Sen. Mrvan introduced SB 121 which would raise the minimum wage in Indiana. This legislation will presumably not go anywhere. Indiana’s minimum wage is currently pinned to the federal minimum wage of $7.25 per hour. This legislation would increase the rate to $10 per hour from July 1, 2019 through June 30, 2020. Between July 1, 2020 and June 30, 2021, it would increase to $13 per hour. And, after July 1, 2021, it would increase to $15 per hour.
The federal minimum wage was last raised in 2007 and set at $7.25 per hour. According to the CPI inflation calculator, if that had kept up with inflation, we’d be at $8.59 per hour. So, this proposal would be a boost from the 2007 floor. On the other hand, the first jump would not quite be on par with the minimum wage as set in 1968. When it was raised to $1.60, that would be equivalent to about $11.31 in today’s dollars.

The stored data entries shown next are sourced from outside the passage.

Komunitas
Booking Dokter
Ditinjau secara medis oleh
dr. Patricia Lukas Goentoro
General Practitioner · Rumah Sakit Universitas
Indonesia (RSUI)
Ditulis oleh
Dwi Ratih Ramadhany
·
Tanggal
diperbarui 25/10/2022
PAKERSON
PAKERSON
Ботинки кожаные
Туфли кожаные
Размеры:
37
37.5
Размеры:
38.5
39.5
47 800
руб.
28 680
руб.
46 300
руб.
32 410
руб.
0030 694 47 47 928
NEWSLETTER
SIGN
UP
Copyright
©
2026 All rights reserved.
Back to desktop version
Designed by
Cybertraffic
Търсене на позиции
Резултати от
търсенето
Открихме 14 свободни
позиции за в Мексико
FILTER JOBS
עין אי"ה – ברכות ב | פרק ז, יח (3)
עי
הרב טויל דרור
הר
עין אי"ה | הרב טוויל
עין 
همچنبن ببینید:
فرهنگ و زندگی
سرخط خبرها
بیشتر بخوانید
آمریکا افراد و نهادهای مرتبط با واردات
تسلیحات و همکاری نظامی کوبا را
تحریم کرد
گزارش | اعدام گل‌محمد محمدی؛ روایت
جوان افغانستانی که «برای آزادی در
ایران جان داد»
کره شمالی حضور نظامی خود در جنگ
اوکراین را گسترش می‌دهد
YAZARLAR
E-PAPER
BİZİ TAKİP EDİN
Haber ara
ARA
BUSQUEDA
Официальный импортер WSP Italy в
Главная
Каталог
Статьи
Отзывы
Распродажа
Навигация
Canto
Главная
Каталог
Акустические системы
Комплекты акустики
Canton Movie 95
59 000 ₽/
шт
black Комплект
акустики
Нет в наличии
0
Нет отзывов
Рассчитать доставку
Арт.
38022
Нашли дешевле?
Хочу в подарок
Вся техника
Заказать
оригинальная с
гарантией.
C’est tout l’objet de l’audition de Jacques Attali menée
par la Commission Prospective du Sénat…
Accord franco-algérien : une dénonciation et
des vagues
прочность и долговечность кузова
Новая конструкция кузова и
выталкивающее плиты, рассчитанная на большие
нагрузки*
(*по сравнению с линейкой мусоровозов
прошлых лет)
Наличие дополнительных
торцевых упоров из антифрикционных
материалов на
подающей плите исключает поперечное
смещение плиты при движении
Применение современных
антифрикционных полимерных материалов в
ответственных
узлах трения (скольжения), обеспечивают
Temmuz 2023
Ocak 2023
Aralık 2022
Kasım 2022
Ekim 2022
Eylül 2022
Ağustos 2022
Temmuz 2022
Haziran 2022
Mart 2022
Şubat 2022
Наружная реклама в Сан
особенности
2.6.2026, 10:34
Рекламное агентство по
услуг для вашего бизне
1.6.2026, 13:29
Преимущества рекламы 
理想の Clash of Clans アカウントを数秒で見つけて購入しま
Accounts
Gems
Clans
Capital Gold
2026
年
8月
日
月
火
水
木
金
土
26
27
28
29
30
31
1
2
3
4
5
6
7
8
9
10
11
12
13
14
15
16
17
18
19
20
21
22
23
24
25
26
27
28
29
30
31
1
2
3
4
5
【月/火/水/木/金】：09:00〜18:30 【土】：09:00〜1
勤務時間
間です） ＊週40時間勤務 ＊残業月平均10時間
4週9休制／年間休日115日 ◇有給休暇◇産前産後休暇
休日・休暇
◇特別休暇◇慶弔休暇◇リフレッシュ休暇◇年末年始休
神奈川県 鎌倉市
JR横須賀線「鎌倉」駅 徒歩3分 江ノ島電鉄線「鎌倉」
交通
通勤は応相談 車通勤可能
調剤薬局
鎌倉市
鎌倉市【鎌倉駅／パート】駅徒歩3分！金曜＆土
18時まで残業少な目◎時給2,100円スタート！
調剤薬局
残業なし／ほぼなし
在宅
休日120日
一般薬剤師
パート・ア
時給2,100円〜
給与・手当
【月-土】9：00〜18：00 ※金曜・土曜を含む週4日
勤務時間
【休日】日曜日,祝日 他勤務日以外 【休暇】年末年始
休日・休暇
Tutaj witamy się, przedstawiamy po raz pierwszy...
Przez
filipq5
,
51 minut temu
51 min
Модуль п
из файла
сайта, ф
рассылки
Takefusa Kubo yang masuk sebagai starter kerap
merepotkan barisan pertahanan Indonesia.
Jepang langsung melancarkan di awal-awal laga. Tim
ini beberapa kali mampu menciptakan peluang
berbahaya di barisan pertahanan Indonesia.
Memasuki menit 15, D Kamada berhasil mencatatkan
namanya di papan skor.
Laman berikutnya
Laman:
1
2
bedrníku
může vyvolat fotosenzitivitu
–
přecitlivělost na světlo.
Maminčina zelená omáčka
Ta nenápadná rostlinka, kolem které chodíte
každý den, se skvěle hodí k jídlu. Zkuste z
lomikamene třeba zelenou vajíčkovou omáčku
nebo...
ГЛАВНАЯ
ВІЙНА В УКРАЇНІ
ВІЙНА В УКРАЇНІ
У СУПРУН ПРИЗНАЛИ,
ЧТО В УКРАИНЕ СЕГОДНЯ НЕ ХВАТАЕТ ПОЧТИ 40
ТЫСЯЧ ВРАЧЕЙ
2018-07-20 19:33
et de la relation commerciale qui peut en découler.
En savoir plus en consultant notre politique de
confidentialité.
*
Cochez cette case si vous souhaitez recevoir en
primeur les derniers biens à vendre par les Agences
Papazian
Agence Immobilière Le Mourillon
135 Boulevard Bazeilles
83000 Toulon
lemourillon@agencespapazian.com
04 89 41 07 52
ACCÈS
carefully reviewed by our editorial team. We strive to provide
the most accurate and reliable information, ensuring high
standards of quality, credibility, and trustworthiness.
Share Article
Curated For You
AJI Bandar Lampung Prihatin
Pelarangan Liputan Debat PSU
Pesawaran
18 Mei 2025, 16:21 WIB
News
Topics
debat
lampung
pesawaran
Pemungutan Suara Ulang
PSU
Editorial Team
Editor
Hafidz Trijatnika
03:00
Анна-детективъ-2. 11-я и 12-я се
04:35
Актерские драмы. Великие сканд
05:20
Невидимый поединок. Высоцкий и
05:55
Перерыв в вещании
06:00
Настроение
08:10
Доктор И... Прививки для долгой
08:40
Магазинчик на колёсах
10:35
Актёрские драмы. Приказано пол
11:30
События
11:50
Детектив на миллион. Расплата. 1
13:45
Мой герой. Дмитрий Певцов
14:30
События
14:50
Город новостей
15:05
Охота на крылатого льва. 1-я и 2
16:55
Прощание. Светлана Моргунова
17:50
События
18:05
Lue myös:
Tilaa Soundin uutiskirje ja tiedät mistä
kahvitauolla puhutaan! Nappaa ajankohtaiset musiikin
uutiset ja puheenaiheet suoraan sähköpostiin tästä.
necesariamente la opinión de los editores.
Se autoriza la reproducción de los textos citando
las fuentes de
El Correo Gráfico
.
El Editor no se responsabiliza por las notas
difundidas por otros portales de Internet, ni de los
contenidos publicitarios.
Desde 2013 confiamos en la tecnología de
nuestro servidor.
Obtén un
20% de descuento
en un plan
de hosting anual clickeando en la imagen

There is always a debate about how much good minimum wages are. Opponents will contend that it’s unjust for the government to dictate business practices, that they will price low skilled workers out of the market and employers will shift to automation, they make it harder for teens to get jobs, and it will just result in higher prices so purchasing power will not be any better.
I wonder if a Universal Basic Income would allow us to do away with minimum wage laws. In our current system, it seems that the market price of labor is distorted by a laborer’s non-discretionary need for necessities such as food and shelter. It’s not exactly an arm’s length transaction. The laborer generally doesn’t have the same sort of discretion to sit on the sidelines until the market for his services improve (or while he learns a new skill set) in the way capital can wait for investment opportunities to improve. At least that’s the way it looks to me. Maybe you could argue the existence of food stamps and homeless shelters negate this argument.
In any case, I predict that Indiana will stick with the federal minimum wage.